▶ **RECORDS FOR THIS TASK**:
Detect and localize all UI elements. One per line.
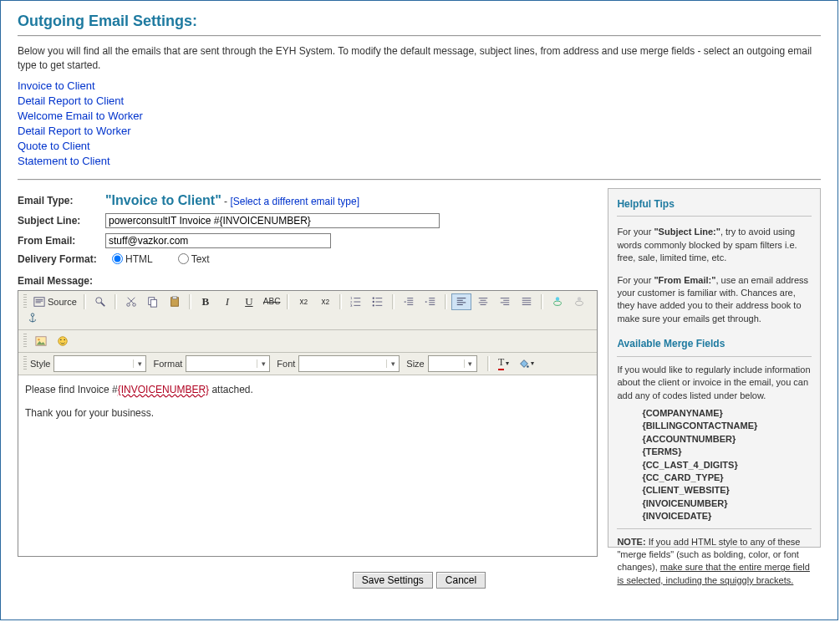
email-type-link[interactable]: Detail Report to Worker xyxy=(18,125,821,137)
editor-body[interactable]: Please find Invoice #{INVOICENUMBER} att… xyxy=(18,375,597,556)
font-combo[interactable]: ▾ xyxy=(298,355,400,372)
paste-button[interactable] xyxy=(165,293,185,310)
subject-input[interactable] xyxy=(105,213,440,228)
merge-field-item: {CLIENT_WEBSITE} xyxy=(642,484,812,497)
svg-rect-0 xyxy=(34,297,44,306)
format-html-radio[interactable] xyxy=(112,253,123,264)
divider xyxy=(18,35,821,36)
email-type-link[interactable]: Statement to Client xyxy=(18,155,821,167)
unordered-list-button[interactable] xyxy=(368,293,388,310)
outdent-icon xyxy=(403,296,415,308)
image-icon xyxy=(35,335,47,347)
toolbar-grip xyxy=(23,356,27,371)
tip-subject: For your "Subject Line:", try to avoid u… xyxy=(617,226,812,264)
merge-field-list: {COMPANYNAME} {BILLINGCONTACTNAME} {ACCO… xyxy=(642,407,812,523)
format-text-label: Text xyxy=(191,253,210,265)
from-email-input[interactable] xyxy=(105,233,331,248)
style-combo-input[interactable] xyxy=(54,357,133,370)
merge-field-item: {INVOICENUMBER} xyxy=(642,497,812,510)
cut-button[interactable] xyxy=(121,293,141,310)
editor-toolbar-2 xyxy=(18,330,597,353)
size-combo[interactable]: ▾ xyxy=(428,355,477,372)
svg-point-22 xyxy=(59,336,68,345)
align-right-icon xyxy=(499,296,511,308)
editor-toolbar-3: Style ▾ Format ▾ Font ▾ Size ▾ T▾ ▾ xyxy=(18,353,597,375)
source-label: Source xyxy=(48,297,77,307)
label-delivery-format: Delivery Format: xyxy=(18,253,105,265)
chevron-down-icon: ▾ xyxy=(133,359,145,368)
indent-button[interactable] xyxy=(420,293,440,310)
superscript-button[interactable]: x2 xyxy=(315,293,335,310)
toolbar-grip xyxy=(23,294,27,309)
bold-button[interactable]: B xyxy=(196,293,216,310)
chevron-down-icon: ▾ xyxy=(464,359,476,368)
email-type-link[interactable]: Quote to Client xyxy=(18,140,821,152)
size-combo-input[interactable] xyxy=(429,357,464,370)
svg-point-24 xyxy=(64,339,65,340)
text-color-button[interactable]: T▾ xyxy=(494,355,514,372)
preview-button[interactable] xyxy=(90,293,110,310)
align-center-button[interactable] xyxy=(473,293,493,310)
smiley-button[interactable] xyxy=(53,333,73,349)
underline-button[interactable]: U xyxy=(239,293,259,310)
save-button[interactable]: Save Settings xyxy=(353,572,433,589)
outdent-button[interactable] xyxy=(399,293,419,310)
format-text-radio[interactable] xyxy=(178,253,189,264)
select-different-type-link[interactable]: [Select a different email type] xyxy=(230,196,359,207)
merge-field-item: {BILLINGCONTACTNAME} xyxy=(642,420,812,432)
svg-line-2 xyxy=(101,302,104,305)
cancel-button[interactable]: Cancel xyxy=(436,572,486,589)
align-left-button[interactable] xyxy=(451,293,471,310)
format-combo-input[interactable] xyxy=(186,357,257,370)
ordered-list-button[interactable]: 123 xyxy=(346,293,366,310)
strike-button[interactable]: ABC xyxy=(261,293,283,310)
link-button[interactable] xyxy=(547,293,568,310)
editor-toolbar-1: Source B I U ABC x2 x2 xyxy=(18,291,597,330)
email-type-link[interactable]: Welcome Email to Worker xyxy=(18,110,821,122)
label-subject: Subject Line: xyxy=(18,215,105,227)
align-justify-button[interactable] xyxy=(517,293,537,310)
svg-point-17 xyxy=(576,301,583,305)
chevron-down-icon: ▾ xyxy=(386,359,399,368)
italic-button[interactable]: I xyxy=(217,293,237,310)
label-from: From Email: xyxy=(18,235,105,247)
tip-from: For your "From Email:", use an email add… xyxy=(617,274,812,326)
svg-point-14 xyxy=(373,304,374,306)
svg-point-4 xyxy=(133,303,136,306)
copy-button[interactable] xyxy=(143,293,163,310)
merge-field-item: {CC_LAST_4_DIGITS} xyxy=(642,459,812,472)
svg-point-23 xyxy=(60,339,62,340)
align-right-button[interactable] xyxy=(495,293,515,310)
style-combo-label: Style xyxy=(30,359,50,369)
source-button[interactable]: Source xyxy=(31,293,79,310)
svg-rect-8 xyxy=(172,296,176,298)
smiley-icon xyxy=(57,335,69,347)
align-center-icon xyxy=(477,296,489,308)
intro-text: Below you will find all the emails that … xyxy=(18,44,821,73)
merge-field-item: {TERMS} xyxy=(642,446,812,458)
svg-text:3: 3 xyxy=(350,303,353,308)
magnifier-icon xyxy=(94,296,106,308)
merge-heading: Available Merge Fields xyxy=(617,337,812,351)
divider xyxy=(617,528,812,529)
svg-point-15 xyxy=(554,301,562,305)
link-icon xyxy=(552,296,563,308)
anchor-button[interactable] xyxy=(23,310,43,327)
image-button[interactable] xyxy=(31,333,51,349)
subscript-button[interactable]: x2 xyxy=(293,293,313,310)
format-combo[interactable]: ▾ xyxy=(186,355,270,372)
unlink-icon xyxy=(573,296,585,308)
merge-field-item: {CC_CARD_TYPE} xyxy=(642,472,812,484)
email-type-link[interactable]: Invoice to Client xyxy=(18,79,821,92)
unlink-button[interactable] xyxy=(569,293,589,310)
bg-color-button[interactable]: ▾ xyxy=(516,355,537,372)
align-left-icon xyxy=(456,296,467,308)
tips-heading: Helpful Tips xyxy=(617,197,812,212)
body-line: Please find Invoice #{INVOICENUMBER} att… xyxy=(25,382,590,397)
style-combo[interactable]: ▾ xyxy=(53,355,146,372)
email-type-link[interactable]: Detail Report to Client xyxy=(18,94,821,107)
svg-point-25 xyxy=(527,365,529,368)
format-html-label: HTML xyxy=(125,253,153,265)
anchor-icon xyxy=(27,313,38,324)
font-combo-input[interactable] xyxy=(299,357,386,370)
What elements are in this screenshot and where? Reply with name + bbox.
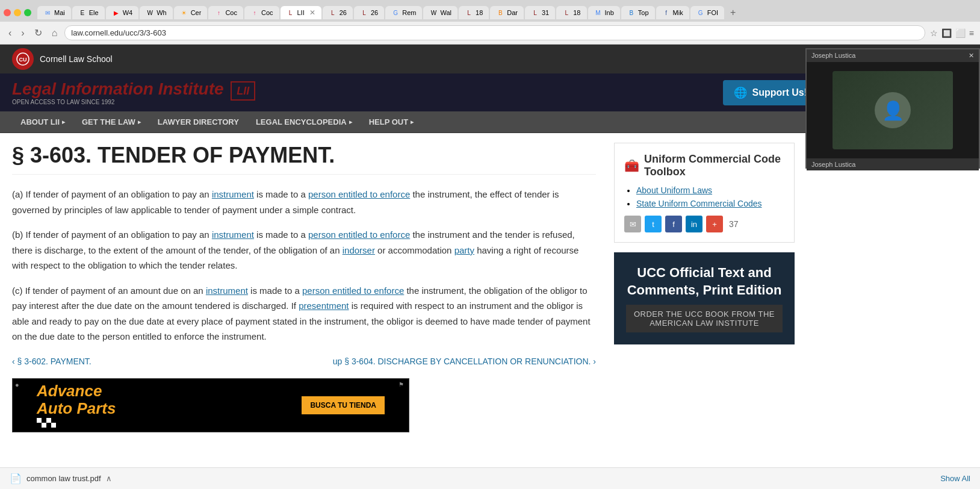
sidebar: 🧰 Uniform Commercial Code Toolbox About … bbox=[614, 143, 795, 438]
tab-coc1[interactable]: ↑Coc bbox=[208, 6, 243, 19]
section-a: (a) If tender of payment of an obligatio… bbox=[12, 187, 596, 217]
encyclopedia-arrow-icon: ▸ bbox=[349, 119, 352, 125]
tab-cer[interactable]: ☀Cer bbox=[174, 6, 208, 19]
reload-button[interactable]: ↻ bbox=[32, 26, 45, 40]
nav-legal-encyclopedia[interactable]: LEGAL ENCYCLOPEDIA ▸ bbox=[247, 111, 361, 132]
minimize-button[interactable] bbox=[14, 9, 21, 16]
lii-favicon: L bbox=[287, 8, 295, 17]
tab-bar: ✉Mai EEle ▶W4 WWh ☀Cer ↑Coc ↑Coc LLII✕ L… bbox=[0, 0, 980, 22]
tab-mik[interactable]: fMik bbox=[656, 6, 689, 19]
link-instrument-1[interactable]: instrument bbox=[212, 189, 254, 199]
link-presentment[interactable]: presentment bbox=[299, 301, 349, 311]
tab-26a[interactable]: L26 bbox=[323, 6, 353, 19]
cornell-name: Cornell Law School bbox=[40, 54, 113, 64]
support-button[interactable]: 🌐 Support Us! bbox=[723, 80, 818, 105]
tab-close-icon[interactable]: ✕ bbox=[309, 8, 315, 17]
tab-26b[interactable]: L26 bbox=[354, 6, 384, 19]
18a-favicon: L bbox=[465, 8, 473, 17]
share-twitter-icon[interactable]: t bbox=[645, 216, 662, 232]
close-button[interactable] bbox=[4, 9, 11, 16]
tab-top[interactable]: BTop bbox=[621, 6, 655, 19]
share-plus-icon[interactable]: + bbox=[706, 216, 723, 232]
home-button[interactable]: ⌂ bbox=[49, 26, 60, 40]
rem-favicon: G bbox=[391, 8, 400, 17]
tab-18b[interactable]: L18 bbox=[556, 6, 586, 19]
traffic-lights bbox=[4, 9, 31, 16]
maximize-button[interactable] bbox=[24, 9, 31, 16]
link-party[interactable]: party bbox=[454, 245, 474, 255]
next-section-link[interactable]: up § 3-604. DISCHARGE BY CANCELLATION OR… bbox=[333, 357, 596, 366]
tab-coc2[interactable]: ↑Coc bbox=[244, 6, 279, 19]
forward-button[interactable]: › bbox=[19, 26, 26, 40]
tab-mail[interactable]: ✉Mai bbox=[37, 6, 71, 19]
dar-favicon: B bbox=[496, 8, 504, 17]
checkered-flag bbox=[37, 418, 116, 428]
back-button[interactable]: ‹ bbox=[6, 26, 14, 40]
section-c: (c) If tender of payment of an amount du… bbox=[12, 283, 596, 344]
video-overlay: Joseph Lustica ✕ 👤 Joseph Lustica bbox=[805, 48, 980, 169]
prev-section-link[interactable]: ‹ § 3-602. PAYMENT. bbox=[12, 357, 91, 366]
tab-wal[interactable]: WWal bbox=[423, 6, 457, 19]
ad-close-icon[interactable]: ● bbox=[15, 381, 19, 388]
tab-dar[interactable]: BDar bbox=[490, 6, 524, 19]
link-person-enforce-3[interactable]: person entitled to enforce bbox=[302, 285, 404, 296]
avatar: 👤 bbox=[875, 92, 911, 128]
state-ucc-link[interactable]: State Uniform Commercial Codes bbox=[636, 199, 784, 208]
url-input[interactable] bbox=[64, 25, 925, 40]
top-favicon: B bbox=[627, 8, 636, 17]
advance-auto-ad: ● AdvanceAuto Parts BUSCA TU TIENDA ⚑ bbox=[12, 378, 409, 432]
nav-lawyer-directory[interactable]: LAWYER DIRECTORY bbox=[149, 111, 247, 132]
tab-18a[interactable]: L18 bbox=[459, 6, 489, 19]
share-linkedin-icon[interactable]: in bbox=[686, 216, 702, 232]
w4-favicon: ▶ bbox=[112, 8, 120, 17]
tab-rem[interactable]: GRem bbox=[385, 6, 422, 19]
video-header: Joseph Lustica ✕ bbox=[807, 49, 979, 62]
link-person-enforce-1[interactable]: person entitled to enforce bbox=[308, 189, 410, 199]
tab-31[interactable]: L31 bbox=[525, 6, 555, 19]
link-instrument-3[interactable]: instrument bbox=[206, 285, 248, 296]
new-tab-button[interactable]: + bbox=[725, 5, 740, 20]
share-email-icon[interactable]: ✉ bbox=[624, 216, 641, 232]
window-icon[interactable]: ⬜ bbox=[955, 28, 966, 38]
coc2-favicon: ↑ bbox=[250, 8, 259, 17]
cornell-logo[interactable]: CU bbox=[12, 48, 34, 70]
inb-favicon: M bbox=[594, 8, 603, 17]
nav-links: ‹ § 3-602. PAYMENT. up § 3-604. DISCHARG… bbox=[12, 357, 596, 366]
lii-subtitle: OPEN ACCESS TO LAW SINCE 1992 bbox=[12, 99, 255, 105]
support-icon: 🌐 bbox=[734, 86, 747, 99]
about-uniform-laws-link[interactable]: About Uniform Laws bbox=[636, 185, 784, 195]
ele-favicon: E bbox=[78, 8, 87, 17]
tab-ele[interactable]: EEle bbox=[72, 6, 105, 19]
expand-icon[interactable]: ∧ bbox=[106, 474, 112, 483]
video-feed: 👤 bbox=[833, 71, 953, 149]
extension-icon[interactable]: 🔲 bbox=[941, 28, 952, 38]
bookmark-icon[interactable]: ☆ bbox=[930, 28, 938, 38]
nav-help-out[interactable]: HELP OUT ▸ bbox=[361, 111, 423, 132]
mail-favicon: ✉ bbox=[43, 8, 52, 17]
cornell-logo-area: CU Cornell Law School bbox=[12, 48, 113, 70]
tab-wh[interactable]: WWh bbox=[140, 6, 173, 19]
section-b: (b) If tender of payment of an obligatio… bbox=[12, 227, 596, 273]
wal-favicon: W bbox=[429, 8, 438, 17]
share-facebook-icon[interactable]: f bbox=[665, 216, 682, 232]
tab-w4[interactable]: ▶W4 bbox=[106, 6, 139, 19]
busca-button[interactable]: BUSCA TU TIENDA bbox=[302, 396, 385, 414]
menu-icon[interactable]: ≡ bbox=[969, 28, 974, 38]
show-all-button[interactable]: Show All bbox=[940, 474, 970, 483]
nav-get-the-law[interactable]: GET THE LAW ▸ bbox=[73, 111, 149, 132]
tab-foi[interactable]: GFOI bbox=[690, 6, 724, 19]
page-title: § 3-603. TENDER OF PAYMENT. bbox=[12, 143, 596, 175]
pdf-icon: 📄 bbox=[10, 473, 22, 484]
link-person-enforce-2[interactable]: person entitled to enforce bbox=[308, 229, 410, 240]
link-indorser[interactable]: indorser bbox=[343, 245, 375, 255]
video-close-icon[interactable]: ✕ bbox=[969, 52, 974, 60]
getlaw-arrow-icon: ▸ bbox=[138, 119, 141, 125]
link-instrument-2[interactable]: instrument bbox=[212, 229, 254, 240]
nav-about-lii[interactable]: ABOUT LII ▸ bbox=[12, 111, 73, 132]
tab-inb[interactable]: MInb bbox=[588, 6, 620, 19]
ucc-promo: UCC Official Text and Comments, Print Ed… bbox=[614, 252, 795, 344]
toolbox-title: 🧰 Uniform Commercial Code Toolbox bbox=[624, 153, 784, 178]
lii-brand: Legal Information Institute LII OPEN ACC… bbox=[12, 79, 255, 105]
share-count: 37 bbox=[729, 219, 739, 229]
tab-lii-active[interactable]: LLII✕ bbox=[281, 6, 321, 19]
--
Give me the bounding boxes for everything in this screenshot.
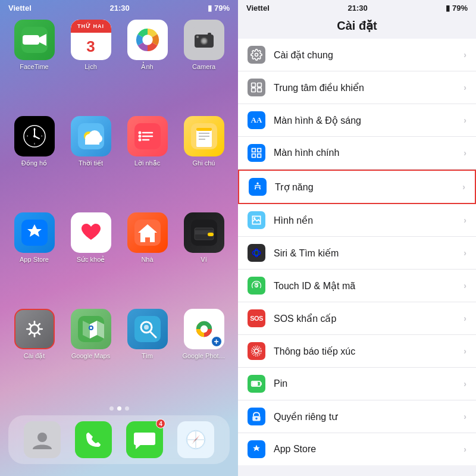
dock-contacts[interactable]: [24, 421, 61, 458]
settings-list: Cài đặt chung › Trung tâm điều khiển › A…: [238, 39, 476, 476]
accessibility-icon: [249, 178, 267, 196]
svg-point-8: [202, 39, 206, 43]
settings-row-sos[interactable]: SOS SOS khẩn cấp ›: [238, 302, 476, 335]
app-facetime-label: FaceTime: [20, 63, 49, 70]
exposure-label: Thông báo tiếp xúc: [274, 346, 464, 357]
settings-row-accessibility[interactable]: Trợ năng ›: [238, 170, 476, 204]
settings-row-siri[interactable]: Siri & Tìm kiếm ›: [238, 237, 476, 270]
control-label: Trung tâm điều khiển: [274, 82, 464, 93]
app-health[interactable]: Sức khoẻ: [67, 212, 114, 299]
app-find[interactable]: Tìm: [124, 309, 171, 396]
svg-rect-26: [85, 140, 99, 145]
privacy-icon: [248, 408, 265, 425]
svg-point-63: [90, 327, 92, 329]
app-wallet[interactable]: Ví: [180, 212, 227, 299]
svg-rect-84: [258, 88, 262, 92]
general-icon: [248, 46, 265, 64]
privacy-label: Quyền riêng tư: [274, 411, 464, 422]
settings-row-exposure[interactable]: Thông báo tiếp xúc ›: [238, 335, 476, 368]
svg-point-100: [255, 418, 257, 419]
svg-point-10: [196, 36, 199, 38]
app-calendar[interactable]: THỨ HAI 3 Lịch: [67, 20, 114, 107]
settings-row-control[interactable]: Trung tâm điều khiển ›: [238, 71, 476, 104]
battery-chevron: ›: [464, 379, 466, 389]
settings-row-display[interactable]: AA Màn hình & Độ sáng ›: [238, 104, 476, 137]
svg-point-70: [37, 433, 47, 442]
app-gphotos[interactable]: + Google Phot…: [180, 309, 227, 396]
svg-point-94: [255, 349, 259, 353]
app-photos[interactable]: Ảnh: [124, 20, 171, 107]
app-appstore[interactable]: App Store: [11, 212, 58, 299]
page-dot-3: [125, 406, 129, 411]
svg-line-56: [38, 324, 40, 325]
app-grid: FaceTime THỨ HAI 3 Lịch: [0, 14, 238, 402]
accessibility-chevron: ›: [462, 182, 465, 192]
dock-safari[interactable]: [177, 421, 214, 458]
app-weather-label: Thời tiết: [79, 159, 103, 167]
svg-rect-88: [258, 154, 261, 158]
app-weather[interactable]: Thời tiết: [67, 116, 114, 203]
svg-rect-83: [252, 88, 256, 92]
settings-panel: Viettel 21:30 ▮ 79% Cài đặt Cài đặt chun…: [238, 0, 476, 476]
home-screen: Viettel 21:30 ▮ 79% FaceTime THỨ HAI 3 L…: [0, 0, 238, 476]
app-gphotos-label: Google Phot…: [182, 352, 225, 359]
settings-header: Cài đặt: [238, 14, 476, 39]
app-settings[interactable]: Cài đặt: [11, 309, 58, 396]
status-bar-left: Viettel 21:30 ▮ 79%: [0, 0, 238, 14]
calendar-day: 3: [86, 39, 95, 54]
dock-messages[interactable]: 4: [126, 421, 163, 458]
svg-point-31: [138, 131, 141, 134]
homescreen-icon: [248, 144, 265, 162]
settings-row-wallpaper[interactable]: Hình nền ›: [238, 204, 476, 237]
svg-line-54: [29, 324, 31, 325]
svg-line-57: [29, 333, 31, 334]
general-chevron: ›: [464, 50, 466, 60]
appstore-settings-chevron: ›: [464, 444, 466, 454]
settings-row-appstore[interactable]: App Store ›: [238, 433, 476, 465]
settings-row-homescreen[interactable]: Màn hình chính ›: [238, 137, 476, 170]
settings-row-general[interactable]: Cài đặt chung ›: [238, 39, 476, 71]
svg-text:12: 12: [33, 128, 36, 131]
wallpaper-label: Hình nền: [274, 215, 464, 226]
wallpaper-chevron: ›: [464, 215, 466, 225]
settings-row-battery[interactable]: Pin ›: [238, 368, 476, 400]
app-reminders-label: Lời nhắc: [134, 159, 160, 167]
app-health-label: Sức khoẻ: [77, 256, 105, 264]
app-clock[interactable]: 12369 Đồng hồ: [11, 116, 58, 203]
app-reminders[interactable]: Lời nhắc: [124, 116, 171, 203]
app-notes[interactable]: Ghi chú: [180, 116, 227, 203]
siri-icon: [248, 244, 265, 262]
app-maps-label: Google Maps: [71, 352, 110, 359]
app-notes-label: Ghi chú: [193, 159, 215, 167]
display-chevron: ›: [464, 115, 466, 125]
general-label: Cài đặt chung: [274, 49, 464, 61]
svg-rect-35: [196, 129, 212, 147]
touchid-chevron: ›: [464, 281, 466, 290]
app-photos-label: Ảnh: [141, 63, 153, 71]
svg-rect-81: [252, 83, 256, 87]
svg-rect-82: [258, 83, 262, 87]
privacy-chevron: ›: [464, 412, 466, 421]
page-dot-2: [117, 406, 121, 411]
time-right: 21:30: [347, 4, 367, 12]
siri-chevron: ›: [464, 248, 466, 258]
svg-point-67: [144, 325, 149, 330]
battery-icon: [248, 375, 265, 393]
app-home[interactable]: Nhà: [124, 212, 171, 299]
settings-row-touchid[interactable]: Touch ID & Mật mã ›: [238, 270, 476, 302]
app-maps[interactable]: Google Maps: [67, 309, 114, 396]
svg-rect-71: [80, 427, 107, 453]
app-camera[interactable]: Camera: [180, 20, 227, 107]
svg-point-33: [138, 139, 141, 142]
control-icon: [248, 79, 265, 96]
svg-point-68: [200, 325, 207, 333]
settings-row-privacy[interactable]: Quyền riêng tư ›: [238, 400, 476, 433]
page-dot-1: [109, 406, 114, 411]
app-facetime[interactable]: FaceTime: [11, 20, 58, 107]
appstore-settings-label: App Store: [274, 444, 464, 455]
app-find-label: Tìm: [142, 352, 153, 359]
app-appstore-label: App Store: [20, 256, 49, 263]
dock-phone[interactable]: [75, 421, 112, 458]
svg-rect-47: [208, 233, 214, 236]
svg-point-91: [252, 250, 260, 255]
* * *
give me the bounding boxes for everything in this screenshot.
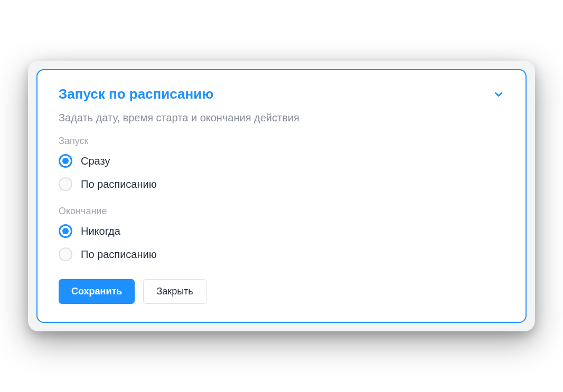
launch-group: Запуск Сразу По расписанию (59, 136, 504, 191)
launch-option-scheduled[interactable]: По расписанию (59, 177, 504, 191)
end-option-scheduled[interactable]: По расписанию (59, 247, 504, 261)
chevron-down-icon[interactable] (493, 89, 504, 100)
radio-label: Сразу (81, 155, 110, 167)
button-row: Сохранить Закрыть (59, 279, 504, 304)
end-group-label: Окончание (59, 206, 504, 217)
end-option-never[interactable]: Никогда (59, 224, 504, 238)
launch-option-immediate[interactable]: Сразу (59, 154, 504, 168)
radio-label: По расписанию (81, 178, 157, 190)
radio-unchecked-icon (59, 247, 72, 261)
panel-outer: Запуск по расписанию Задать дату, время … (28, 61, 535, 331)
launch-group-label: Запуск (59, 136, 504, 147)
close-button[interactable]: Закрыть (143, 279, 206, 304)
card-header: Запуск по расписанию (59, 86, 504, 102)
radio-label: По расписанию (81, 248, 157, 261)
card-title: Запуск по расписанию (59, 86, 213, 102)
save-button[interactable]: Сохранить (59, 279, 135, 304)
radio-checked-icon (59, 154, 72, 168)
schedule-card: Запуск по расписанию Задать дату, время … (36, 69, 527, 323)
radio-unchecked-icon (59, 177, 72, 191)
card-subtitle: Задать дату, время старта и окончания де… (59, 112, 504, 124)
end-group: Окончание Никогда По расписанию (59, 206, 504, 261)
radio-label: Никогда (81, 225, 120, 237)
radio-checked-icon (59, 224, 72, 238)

▶ **WHAT TO WORK ON**: In the records above, each line with the string "unlink" should be copied.

▶ **ANSWER TO THE EXERCISE**:
unlink-icon xyxy=(573,296,585,308)
unlink-button[interactable] xyxy=(569,293,589,310)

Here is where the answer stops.